Declarations of High School Love

Rating: 3 out of 5 stars.

Teen comedies about a nerd lusting after the popular girl/guy are nothing new. John Hughes solidified the genre in the 80s and, in recent years, Judd Apatow adapted the stories for an older generation. So with an easily guessable plot and character arch, where does that leave I Love You, Beth Cooper? While it’s far from a masterpiece of the genre, it’s a welcome, original addition that is sure to be a late night TV staple in years to come.

The 90s were ripe with so-bad-they’re-good teen rom-coms -- a few enjoyable ones and countless bland Hughes wannabes. Then Judd Apatow came along and completely reinvented the style, especially with the Seth Rogen penned and Greg Mottola directed Superbad. Not only did the film have heart, like 16 Candles, but it was also raunchy, dirty and, above all, hilarious.

Mottola went on to also direct this year’s Adventureland, another teen rom-com set in the 80s to much critical acclaim. With the surge of this genre reconstruction, it’s hard to separate I Love You, Beth Cooper from its predecessors (and inevitable followers), but it has enough of its own originality to stand on its own two feet, even if it doesn’t score as big as Superbad or Adventureland.

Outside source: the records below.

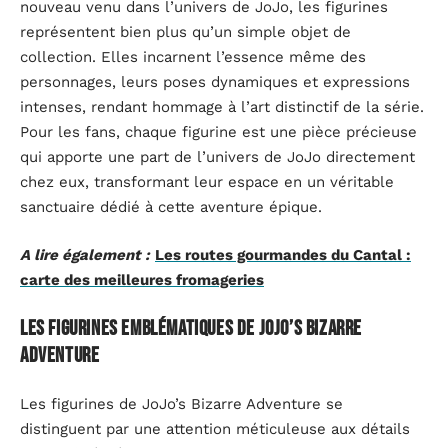
nouveau venu dans l’univers de JoJo, les figurines
représentent bien plus qu’un simple objet de
collection. Elles incarnent l’essence même des
personnages, leurs poses dynamiques et expressions
intenses, rendant hommage à l’art distinctif de la série.
Pour les fans, chaque figurine est une pièce précieuse
qui apporte une part de l’univers de JoJo directement
chez eux, transformant leur espace en un véritable
sanctuaire dédié à cette aventure épique.
A lire également :
Les routes gourmandes du Cantal :
carte des meilleures fromageries
Les figurines emblématiques de JoJo’s Bizarre
Adventure
Les figurines de JoJo’s Bizarre Adventure se
distinguent par une attention méticuleuse aux détails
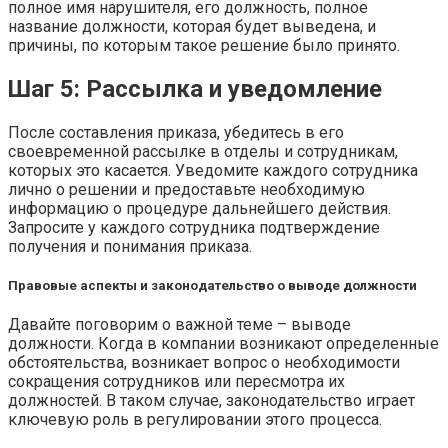
полное имя нарушителя, его должность, полное
название должности, которая будет выведена, и
причины, по которым такое решение было принято.
Шаг 5: Рассылка и уведомление
После составления приказа, убедитесь в его
своевременной рассылке в отделы и сотрудникам,
которых это касается. Уведомите каждого сотрудника
лично о решении и предоставьте необходимую
информацию о процедуре дальнейшего действия.
Запросите у каждого сотрудника подтверждение
получения и понимания приказа.
Правовые аспекты и законодательство о выводе должности
Давайте поговорим о важной теме – выводе
должности. Когда в компании возникают определенные
обстоятельства, возникает вопрос о необходимости
сокращения сотрудников или пересмотра их
должностей. В таком случае, законодательство играет
ключевую роль в регулировании этого процесса.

It can’t hurt that Chris Columbus -- who directed John Hughes’ script Home Alone and its sequel -- helms the film with a seasoned director’s eyes, while convincingly creating a fun and amusing high school adventure comedy that doesn’t feel contrived during its more sentimental moments.

Denis (Paul Rust) is the quintessential Star Wars nerd who lusts after the head cheerleader and is Valedictorian of his graduating high school class. He decides to use his speech to declare his unrequited love of said cheerleader, Beth Cooper, in an act to leave the school with no regrets. Unfortunately, he also insults her testosterone-loaded, Navy boyfriend in the process, effectively drawing a target on his forehead. Like any film about the pairing of the nerdy guy and the popular girl, the film attempts to dispel the stereotypes that go along with those titles, while also affirming that they exist on some surface level.

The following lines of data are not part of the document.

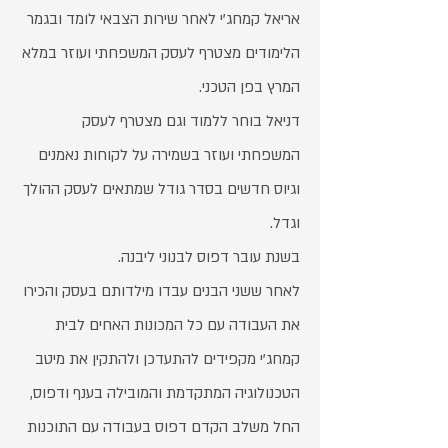
אריאל קמחג'י לאחר שירות הצבאי לומד ובגמר
הלימודים מצטרף לעסק המשפחתי ועוזר במלא
המרץ בפן הטכני.
דניאל בוחר ללמוד וגם מצטרף לעסק
המשפחתי ועוזר בשמירה על לקוחות נאמנים
וגיוס חדשים בסדר גודל שמתאים לעסק ההולך
וגדל.
בשנת עובר דפוס לבנוני ליבנה.
לאחר ששני הבנים עבדו מילדותם בעסק והכירו
את העבודה עם כל המכונות האחים לבית
קמחג'י מקפידים להתעדכן ולהתקין את מיטב
הטכנולוגיה המתקדמת והמובילה בענף ודפוס,
החל משלב הקדם דפוס בעבודה עם התוכנות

Beth ("Heroes" hottie Hayden Panettiere) finds some amusement in Denis’ declaration and decides to attend his party, of which she and her “minions” are the only guests. As the two, with friends in tow, try to avoid her roid-rage boyfriend Kevin (Shawn Roberts) from destroying Denis, they break free of their high school bubble and catch a glimpse of what the real world is like, where “nerd” and “cheerleader” aren’t readily applicable.

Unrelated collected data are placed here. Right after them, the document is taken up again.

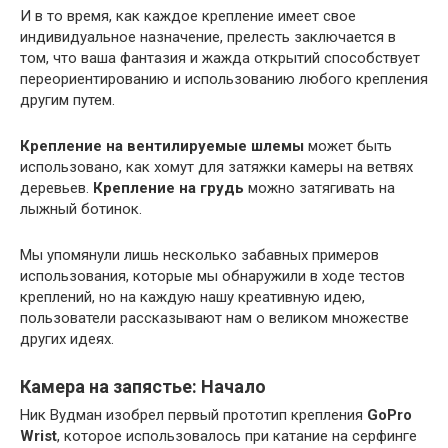
И в то время, как каждое крепление имеет свое
индивидуальное назначение, прелесть заключается в
том, что ваша фантазия и жажда открытий способствует
переориентированию и использованию любого крепления
другим путем.
Крепление на вентилируемые шлемы
может быть
использовано, как хомут для затяжки камеры на ветвях
деревьев.
Крепление на грудь
можно затягивать на
лыжный ботинок.
Мы упомянули лишь несколько забавных примеров
использования, которые мы обнаружили в ходе тестов
креплений, но на каждую нашу креативную идею,
пользователи рассказывают нам о великом множестве
других идеях.
Камера на запястье: Начало
Ник Вудман изобрел первый прототип крепления
GoPro
Wrist
, которое использовалось при катание на серфинге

Relative newcomer Paul Rust definitely scores points as the perpetually awkward teenage boy. Instead of subscribing to the cute Michael Cera brand of boyish discomfort, Rust plays his own character that many will be able to relate to, perhaps more than Cera’s. He may not have the same overall charisma that Cera or Adventureland’s Jesse Eisenberg boast, but he definitely makes an impression on screen. So much so, that it’s obvious he’ll be another young actor to watch.

If you’re looking for something funny yet meaningful, this probably won’t satiate that new Apatowian hunger. But if it’s genuine laughs you’re after then I Love You, Beth Cooper will hold you over.